A crashing sound made her whip around. Holy crap. It was one of those New Zealand pigeons on steroids. Four times as large as the pigeons at home. Iridescent and ungainly. Flying low, then high, then off. Kererū. She had seen one on Stewart Island.

If the pilot had been trying to kill her, why? Was it because of the skeleton? Had she released some curse by removing the belt buckle?

Or taking the thumb bone?

The trees, close and tall, had stringy peeling bark and were smothered with hanging vines, goblin moss, lichen, and parasitic orchids. Plants dependent on other plants. Alexa wasn’t dependent on anyone. For once, her independence made her feel vulnerable. But not helpless. She had the skills and brain to get out of trouble.

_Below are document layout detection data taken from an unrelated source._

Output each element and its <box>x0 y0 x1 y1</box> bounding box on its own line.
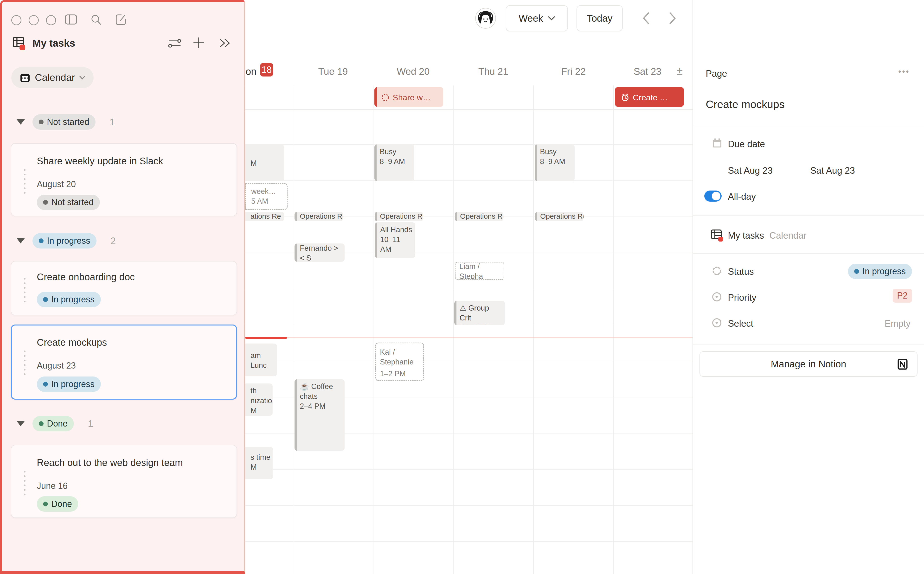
event-line2: nizatio… <box>251 396 270 405</box>
event-operations-wed[interactable]: Operations Re <box>375 212 423 221</box>
sidebar-header: My tasks <box>12 35 75 51</box>
window-close-button[interactable] <box>11 15 21 25</box>
event-time: 5 AM <box>251 196 284 206</box>
event-label: Share w… <box>393 93 431 102</box>
group-label: Not started <box>47 117 89 127</box>
task-card-title: Reach out to the web design team <box>37 457 183 468</box>
event-fernando[interactable]: Fernando >< S <box>295 243 345 262</box>
event-busy-mon-clipped[interactable]: M <box>245 144 284 181</box>
event-liam-stephanie[interactable]: Liam / Stepha <box>455 262 505 280</box>
task-card-onboarding[interactable]: Create onboarding doc In progress <box>11 261 237 315</box>
filter-icon[interactable] <box>168 37 182 51</box>
event-time: 10–11 AM <box>380 235 413 254</box>
status-dot <box>39 120 44 125</box>
group-header-not-started[interactable]: Not started 1 <box>17 114 115 130</box>
day-header-sat[interactable]: Sat 23 <box>628 66 667 77</box>
divider <box>693 215 924 216</box>
collapse-triangle-icon[interactable] <box>17 421 25 426</box>
calendar-ref-row[interactable]: My tasks Calendar <box>728 230 807 241</box>
event-growth-clipped[interactable]: th nizatio… M <box>245 383 273 416</box>
today-button[interactable]: Today <box>577 5 623 31</box>
event-operations-mon-clipped[interactable]: ations Re <box>245 212 284 221</box>
collapse-triangle-icon[interactable] <box>17 119 25 125</box>
event-share-weekly-clipped[interactable]: week… 5 AM <box>245 183 287 210</box>
task-card-date: August 20 <box>37 179 76 189</box>
more-options-button[interactable]: ••• <box>898 67 910 76</box>
event-group-crit[interactable]: ⚠ Group Crit 12–12:45 PM <box>454 301 505 325</box>
drag-handle-icon[interactable] <box>22 349 28 377</box>
calendar-view-icon <box>19 72 30 83</box>
select-value[interactable]: Empty <box>885 319 911 329</box>
event-title: All Hands <box>380 225 413 235</box>
event-title2: chats <box>300 391 342 401</box>
event-label: Operations Re <box>300 212 341 221</box>
event-operations-thu[interactable]: Operations Re <box>455 212 503 221</box>
prev-week-button[interactable] <box>641 11 651 26</box>
priority-value-badge[interactable]: P2 <box>893 289 912 303</box>
add-task-icon[interactable] <box>192 36 206 51</box>
event-kai-stephanie[interactable]: Kai / Stephanie 1–2 PM <box>375 342 424 381</box>
collapse-triangle-icon[interactable] <box>17 238 25 243</box>
event-coffee-chats[interactable]: ☕ Coffee chats 2–4 PM <box>295 379 345 451</box>
window-controls[interactable] <box>11 15 63 26</box>
view-switcher-calendar[interactable]: Calendar <box>11 67 94 88</box>
divider <box>693 125 924 125</box>
event-title: ☕ Coffee <box>300 382 342 391</box>
event-operations-tue[interactable]: Operations Re <box>295 212 343 221</box>
task-card-title: Create mockups <box>37 337 107 348</box>
today-label: Today <box>587 13 613 24</box>
due-date-end[interactable]: Sat Aug 23 <box>810 166 855 176</box>
task-card-share-weekly[interactable]: Share weekly update in Slack August 20 N… <box>11 143 237 216</box>
group-header-done[interactable]: Done 1 <box>17 416 93 431</box>
manage-in-notion-button[interactable]: Manage in Notion <box>700 351 918 377</box>
calendar-week-view: Week Today on 18 Tue 19 Wed 20 Thu 21 Fr… <box>245 0 692 574</box>
all-day-toggle[interactable] <box>704 191 722 202</box>
compose-icon[interactable] <box>114 13 128 27</box>
drag-handle-icon[interactable] <box>22 276 28 304</box>
avatar[interactable] <box>475 8 496 30</box>
day-header-fri[interactable]: Fri 22 <box>554 66 593 77</box>
event-busy-fri[interactable]: Busy 8–9 AM <box>535 144 575 181</box>
toggle-sidebar-icon[interactable] <box>64 13 78 27</box>
event-team-lunch-clipped[interactable]: am Lunc <box>245 344 277 376</box>
expand-all-day-icon[interactable]: ± <box>676 65 683 77</box>
task-card-web-design[interactable]: Reach out to the web design team June 16… <box>11 445 237 518</box>
due-date-start[interactable]: Sat Aug 23 <box>728 166 773 176</box>
day-header-thu[interactable]: Thu 21 <box>474 66 512 77</box>
drag-handle-icon[interactable] <box>22 469 28 497</box>
event-operations-fri[interactable]: Operations Re <box>535 212 583 221</box>
status-dot <box>39 238 44 243</box>
search-icon[interactable] <box>89 13 103 27</box>
event-time: 2–4 PM <box>300 401 342 411</box>
event-line2: M <box>251 462 271 472</box>
group-header-in-progress[interactable]: In progress 2 <box>17 233 116 249</box>
window-zoom-button[interactable] <box>46 15 56 25</box>
priority-icon <box>711 291 722 304</box>
event-title: ⚠ Group Crit <box>460 303 502 323</box>
view-switcher-week[interactable]: Week <box>506 5 568 31</box>
window-minimize-button[interactable] <box>28 15 39 25</box>
event-title2: Stephanie <box>380 357 421 367</box>
event-create-allday[interactable]: Create … <box>615 87 684 107</box>
group-count: 2 <box>110 235 116 246</box>
collapse-panel-icon[interactable] <box>217 37 231 50</box>
status-dot <box>39 421 44 426</box>
event-label: M <box>251 158 282 168</box>
select-icon <box>711 317 722 330</box>
today-date-badge[interactable]: 18 <box>260 63 273 77</box>
day-header-wed[interactable]: Wed 20 <box>394 66 432 77</box>
task-title[interactable]: Create mockups <box>706 98 785 111</box>
status-value-pill[interactable]: In progress <box>848 264 912 279</box>
event-label: Operations Re <box>380 212 421 221</box>
event-all-hands[interactable]: All Hands 10–11 AM <box>375 222 415 258</box>
event-share-weekly-allday[interactable]: Share w… <box>374 87 443 107</box>
event-focus-time-clipped[interactable]: s time M <box>245 447 273 479</box>
day-header-tue[interactable]: Tue 19 <box>314 66 352 77</box>
next-week-button[interactable] <box>668 11 677 26</box>
task-card-create-mockups[interactable]: Create mockups August 23 In progress <box>11 325 237 400</box>
alarm-clock-icon <box>621 93 629 102</box>
event-time: 8–9 AM <box>540 157 572 167</box>
drag-handle-icon[interactable] <box>22 168 28 195</box>
event-busy-wed[interactable]: Busy 8–9 AM <box>374 144 414 181</box>
current-time-line <box>287 337 692 338</box>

A sign ahead caused her heart to leap. But it was for Prairie Shelter, not a hut or lodge. The deserted shelter consisted of pilings with a tin roof. She stopped to catch her breath, but the openness made her uneasy—so she took a swallow of her water and hit the trail.

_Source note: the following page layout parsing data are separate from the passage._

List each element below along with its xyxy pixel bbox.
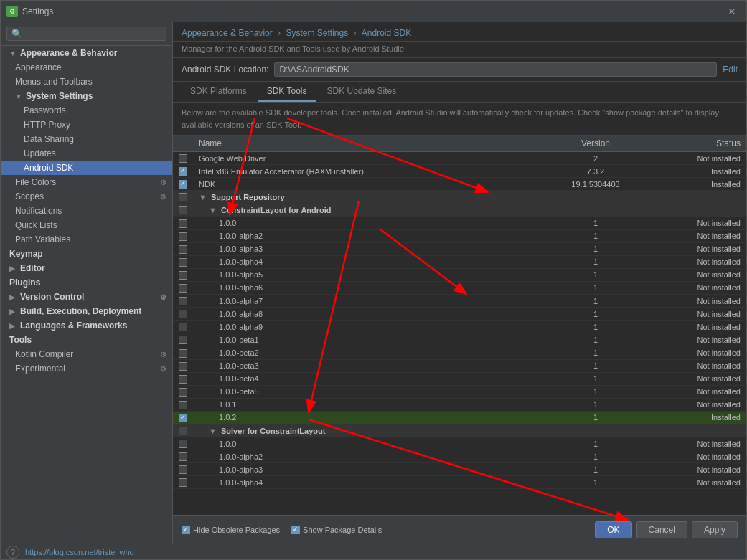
row-checkbox[interactable] <box>179 219 187 228</box>
row-checkbox-cell[interactable] <box>173 152 193 165</box>
search-bar[interactable]: 🔍 <box>1 22 172 46</box>
row-checkbox[interactable] <box>179 427 187 435</box>
apply-button[interactable]: Apply <box>692 521 738 538</box>
sidebar-item-passwords[interactable]: Passwords <box>1 103 172 118</box>
row-checkbox[interactable] <box>179 349 187 358</box>
tab-sdk-tools[interactable]: SDK Tools <box>258 82 316 102</box>
sdk-location-edit[interactable]: Edit <box>723 65 738 75</box>
row-checkbox-cell[interactable] <box>173 359 193 372</box>
search-input[interactable] <box>25 29 161 39</box>
row-checkbox[interactable] <box>179 297 187 305</box>
row-checkbox[interactable] <box>179 284 187 293</box>
row-checkbox-cell[interactable] <box>173 242 193 255</box>
row-checkbox[interactable] <box>179 167 187 176</box>
row-checkbox-cell[interactable] <box>173 333 193 346</box>
help-button[interactable]: ? <box>6 546 19 559</box>
sidebar-item-kotlin-compiler[interactable]: Kotlin Compiler ⚙ <box>1 347 172 361</box>
row-checkbox[interactable] <box>179 245 187 254</box>
row-checkbox[interactable] <box>179 193 187 201</box>
row-checkbox[interactable] <box>179 271 187 280</box>
row-checkbox[interactable] <box>179 206 187 214</box>
row-checkbox-cell[interactable] <box>173 229 193 242</box>
row-checkbox[interactable] <box>179 388 187 397</box>
row-checkbox[interactable] <box>179 180 187 189</box>
settings-icon: ⚙ <box>160 293 166 301</box>
row-checkbox[interactable] <box>179 362 187 371</box>
sidebar-item-appearance[interactable]: Appearance <box>1 60 172 75</box>
row-checkbox-cell[interactable] <box>173 385 193 398</box>
row-checkbox[interactable] <box>179 375 187 384</box>
cancel-button[interactable]: Cancel <box>636 521 687 538</box>
sidebar-item-editor[interactable]: ▶ Editor <box>1 261 172 275</box>
sidebar-item-appearance-behavior[interactable]: ▼ Appearance & Behavior <box>1 46 172 60</box>
sidebar-item-scopes[interactable]: Scopes ⚙ <box>1 189 172 204</box>
row-checkbox-cell[interactable] <box>173 204 193 217</box>
row-checkbox[interactable] <box>179 465 187 474</box>
tree-toggle[interactable]: ▼ <box>199 193 207 201</box>
row-checkbox-cell[interactable] <box>173 437 193 450</box>
sidebar-item-plugins[interactable]: Plugins <box>1 275 172 290</box>
row-checkbox[interactable] <box>179 336 187 344</box>
row-checkbox-cell[interactable] <box>173 191 193 204</box>
sidebar-item-quick-lists[interactable]: Quick Lists <box>1 218 172 232</box>
sidebar-item-menus-toolbars[interactable]: Menus and Toolbars <box>1 75 172 89</box>
hide-obsolete-checkbox[interactable] <box>182 526 190 534</box>
row-checkbox-cell[interactable] <box>173 308 193 321</box>
row-checkbox[interactable] <box>179 232 187 241</box>
row-checkbox[interactable] <box>179 440 187 448</box>
row-checkbox-cell[interactable] <box>173 346 193 359</box>
sidebar-item-file-colors[interactable]: File Colors ⚙ <box>1 175 172 189</box>
sdk-location-input[interactable] <box>274 62 717 77</box>
row-checkbox-cell[interactable] <box>173 281 193 294</box>
row-checkbox-cell[interactable] <box>173 450 193 463</box>
sidebar-item-languages-frameworks[interactable]: ▶ Languages & Frameworks <box>1 318 172 333</box>
row-checkbox-cell[interactable] <box>173 321 193 333</box>
row-version: 1 <box>545 398 646 411</box>
row-checkbox-cell[interactable] <box>173 255 193 268</box>
sidebar-item-build-execution[interactable]: ▶ Build, Execution, Deployment <box>1 304 172 318</box>
sidebar-item-version-control[interactable]: ▶ Version Control ⚙ <box>1 290 172 304</box>
tab-sdk-platforms[interactable]: SDK Platforms <box>182 82 255 102</box>
show-package-details-checkbox[interactable] <box>291 526 300 534</box>
row-checkbox[interactable] <box>179 414 187 422</box>
ok-button[interactable]: OK <box>595 521 631 538</box>
table-row: Intel x86 Emulator Accelerator (HAXM ins… <box>173 165 746 178</box>
row-checkbox[interactable] <box>179 478 187 487</box>
sidebar-item-experimental[interactable]: Experimental ⚙ <box>1 361 172 376</box>
row-checkbox-cell[interactable] <box>173 295 193 308</box>
row-checkbox-cell[interactable] <box>173 217 193 229</box>
sidebar-item-data-sharing[interactable]: Data Sharing <box>1 132 172 146</box>
row-checkbox-cell[interactable] <box>173 165 193 178</box>
row-checkbox[interactable] <box>179 258 187 267</box>
row-checkbox-cell[interactable] <box>173 463 193 476</box>
row-checkbox-cell[interactable] <box>173 372 193 385</box>
sidebar-item-updates[interactable]: Updates <box>1 146 172 161</box>
close-button[interactable]: ✕ <box>723 4 741 19</box>
tree-toggle[interactable]: ▼ <box>209 427 217 435</box>
show-package-details-label[interactable]: Show Package Details <box>291 526 382 534</box>
row-checkbox-cell[interactable] <box>173 424 193 437</box>
row-checkbox-cell[interactable] <box>173 398 193 411</box>
row-checkbox-cell[interactable] <box>173 268 193 281</box>
row-checkbox-cell[interactable] <box>173 178 193 191</box>
table-row: 1.0.0-alpha3 1 Not installed <box>173 242 746 255</box>
row-checkbox-cell[interactable] <box>173 411 193 424</box>
sidebar-item-http-proxy[interactable]: HTTP Proxy <box>1 118 172 132</box>
sidebar-item-android-sdk[interactable]: Android SDK <box>1 161 172 175</box>
row-checkbox[interactable] <box>179 323 187 331</box>
sidebar-item-tools[interactable]: Tools <box>1 333 172 347</box>
row-checkbox[interactable] <box>179 310 187 318</box>
sidebar-item-path-variables[interactable]: Path Variables <box>1 232 172 247</box>
table-row: 1.0.0-beta4 1 Not installed <box>173 372 746 385</box>
row-checkbox[interactable] <box>179 452 187 461</box>
row-checkbox[interactable] <box>179 401 187 409</box>
tree-toggle[interactable]: ▼ <box>209 206 217 214</box>
sidebar-item-keymap[interactable]: Keymap <box>1 247 172 261</box>
tab-sdk-update-sites[interactable]: SDK Update Sites <box>319 82 405 102</box>
sidebar-item-notifications[interactable]: Notifications <box>1 204 172 218</box>
sidebar-item-system-settings[interactable]: ▼ System Settings <box>1 89 172 103</box>
row-status: Not installed <box>646 242 746 255</box>
hide-obsolete-label[interactable]: Hide Obsolete Packages <box>182 526 280 534</box>
row-checkbox-cell[interactable] <box>173 476 193 489</box>
row-checkbox[interactable] <box>179 154 187 163</box>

For an hour she tramped through steady rain, the trail empty and gloomy. She had no idea how a person could get used to hiking in rain, but she barely noticed it. The pattering on her hood was white noise. She hurried, picturing Charlie’s sweet childhood face, and his harder-to-get-used-to adult face—he looked more like Dad now.

The path, banked by a cliff, was flooded. She remembered the ranger’s warning about flash floods and jabbed a pole to measure the depth. Eight or ten inches. A rivulet tangling over the cliff was the culprit. It leaped and plunged and blew mist. She stepped over immersed rocks and roots. The path dipped, turned, and led to wooden steps disappearing down a thicket. Alexa gripped the slimy rail, counted twelve slippery steps. At the bottom, a small clearing opened to a swing bridge.

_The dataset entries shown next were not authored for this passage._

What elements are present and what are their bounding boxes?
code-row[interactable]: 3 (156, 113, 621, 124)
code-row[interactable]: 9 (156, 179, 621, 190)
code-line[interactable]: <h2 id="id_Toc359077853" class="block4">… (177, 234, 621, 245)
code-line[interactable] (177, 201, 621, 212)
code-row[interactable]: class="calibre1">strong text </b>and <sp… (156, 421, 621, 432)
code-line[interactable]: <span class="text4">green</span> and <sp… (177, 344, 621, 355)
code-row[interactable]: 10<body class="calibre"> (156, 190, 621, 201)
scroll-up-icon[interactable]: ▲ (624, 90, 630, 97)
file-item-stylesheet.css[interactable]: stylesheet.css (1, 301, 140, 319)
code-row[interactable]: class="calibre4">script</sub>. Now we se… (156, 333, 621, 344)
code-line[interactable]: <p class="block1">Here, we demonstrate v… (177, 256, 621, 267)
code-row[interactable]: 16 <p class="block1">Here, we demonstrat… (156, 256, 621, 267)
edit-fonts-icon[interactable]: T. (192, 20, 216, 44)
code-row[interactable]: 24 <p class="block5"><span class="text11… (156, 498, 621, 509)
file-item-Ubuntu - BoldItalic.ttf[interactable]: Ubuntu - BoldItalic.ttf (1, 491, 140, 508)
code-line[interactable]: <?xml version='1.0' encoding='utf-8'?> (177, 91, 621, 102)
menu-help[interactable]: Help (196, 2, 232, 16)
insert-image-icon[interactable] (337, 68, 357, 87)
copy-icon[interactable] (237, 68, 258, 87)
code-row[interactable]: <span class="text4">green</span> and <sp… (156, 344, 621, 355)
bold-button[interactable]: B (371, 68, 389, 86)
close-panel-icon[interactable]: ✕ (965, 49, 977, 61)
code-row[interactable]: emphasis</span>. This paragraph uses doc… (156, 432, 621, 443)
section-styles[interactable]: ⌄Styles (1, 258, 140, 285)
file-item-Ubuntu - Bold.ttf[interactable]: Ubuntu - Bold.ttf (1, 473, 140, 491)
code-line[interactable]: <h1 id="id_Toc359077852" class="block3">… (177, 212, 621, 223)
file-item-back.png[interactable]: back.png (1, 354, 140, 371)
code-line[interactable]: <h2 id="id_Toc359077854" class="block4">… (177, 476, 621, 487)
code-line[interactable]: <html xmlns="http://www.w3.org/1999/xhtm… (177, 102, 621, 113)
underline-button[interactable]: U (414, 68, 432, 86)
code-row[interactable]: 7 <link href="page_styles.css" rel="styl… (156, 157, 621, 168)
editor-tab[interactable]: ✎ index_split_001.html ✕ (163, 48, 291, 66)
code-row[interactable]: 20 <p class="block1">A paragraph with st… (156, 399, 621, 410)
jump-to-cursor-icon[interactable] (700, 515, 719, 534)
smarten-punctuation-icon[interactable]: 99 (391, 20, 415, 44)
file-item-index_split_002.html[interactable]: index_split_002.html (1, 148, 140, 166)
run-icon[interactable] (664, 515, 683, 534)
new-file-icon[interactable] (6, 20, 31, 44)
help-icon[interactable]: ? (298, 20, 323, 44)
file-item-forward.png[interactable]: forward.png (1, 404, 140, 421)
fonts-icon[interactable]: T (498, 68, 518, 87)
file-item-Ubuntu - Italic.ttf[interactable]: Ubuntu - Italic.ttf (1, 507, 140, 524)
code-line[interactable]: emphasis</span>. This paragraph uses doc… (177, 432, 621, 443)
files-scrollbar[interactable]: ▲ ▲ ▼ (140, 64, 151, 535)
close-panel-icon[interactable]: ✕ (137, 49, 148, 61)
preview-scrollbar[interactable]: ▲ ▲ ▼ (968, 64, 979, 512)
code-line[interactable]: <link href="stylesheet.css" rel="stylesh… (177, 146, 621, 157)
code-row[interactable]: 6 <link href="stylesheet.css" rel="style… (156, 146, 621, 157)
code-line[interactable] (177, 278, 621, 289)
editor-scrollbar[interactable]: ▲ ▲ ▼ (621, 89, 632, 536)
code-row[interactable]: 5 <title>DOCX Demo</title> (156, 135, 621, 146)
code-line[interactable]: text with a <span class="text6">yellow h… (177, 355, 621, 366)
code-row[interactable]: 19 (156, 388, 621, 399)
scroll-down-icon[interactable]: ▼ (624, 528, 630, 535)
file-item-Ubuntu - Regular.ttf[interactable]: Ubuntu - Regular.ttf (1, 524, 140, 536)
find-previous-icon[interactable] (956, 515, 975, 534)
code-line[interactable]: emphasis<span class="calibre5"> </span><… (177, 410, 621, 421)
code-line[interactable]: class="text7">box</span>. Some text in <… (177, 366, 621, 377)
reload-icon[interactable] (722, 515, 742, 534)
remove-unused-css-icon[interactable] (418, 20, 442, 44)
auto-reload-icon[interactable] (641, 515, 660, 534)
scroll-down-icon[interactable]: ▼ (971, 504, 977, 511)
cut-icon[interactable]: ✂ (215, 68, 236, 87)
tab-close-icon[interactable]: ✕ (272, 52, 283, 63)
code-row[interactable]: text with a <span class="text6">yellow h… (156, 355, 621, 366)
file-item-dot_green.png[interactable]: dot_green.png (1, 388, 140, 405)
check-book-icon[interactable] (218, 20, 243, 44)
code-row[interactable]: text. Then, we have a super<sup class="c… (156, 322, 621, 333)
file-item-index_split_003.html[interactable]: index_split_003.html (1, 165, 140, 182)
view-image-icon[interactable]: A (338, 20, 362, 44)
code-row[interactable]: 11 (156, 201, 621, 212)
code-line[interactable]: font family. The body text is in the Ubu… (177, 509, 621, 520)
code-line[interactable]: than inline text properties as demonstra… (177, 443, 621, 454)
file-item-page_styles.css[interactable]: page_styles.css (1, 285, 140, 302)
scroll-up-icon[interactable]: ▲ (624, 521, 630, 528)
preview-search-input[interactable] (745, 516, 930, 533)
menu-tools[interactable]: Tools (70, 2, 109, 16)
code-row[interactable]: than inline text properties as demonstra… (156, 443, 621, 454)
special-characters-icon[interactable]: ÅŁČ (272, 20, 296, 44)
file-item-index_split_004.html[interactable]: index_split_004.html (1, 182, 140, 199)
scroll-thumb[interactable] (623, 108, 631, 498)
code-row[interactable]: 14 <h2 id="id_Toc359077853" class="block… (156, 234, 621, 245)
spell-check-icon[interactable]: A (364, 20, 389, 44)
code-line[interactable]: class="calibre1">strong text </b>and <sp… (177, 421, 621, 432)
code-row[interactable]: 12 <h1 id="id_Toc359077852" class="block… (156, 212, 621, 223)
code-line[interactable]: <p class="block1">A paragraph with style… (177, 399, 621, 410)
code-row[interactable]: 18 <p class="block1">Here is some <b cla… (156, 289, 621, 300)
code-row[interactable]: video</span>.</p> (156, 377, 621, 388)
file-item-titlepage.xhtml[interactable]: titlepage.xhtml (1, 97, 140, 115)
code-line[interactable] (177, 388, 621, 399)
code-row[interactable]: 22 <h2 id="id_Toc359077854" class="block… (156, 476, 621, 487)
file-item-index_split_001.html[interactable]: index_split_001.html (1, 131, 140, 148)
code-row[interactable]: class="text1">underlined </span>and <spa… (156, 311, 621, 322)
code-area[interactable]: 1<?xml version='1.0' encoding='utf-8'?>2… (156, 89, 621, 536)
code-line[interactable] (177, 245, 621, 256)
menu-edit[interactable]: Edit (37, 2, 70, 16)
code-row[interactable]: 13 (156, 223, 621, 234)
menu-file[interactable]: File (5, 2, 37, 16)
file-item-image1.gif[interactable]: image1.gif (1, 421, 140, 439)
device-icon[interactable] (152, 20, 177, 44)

The river beneath it was a crescendo of force.

A waterfall—maybe a hundred feet high—fed the river. Jaw-dropping beautiful, she supposed. A sign said POMPOLONA CREEK. Ha. Like Niagara is a creek. She imagined writing Dad and Rita a postcard: On day two of Milford Track, I found a skeleton and someone tried to smash my head with a bag of rocks. Wish you were here.

Thinking of Rita always made her back scars taut, always made her think of that day she was thirteen and skidded across the kitchen linoleum in her socks, straight into her stepmother as she poured boiling water from a kettle. The top came off and the water poured down Alexa’s back, melting her shirt into her skin. She hated the months afterward—pain, skin grafts, physical therapy. But even more she hated the cold look in Rita’s eyes as she watched Alexa writhe on the floor.

Dad, Charlie, and her therapist tried to convince her the scalding was an accident. Her own clumsy fault. And she had, in recent years, started to accept it might be the truth.

But still.

She shuddered and walked closer to the bridge. The unrepentant sky pelted her with rain as she looked down. Volkswagen-sized boulders were slick with moss. Froth and mayhem funneled between them. The violence of nature took her breath.

The bridge was narrow—one-person wide, with a coiled metal handrail. Three wooden steps, covered with nonslip chicken wire, led up to the suspended structure. A sign warned it could support only three hikers at a time. Alexa looked over her shoulder, aware of being alone in the great sweep of forest. No one appeared, but fear settled on her shoulder like a hawk, its talons razor-sharp. She was between a landslide and a wild river.

Damn Charlie. Why had he left her behind?